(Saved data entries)

▽

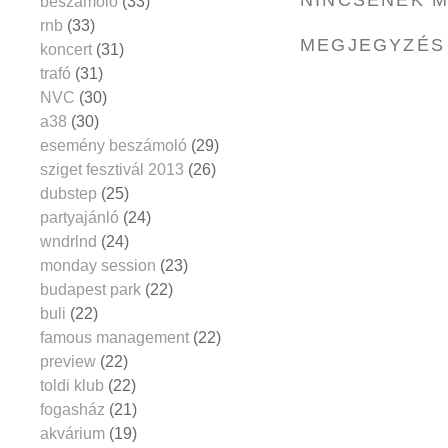
NINCSENEK 
beszámoló
(33)
rnb
(33)
MEGJEGYZÉS
koncert
(31)
trafó
(31)
NVC
(30)
a38
(30)
esemény beszámoló
(29)
sziget fesztivál 2013
(26)
dubstep
(25)
partyajánló
(24)
wndrlnd
(24)
monday session
(23)
budapest park
(22)
buli
(22)
famous management
(22)
preview
(22)
toldi klub
(22)
fogasház
(21)
akvárium
(19)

△

● **WORK INSTRUCTIONS**: This exercise needs every entry retyped exactly, with the pictures removed.

● **TASK ANSWER**:
NINCSENEK 
beszámoló
(33)
rnb
(33)
MEGJEGYZÉS
koncert
(31)
trafó
(31)
NVC
(30)
a38
(30)
esemény beszámoló
(29)
sziget fesztivál 2013
(26)
dubstep
(25)
partyajánló
(24)
wndrlnd
(24)
monday session
(23)
budapest park
(22)
buli
(22)
famous management
(22)
preview
(22)
toldi klub
(22)
fogasház
(21)
akvárium
(19)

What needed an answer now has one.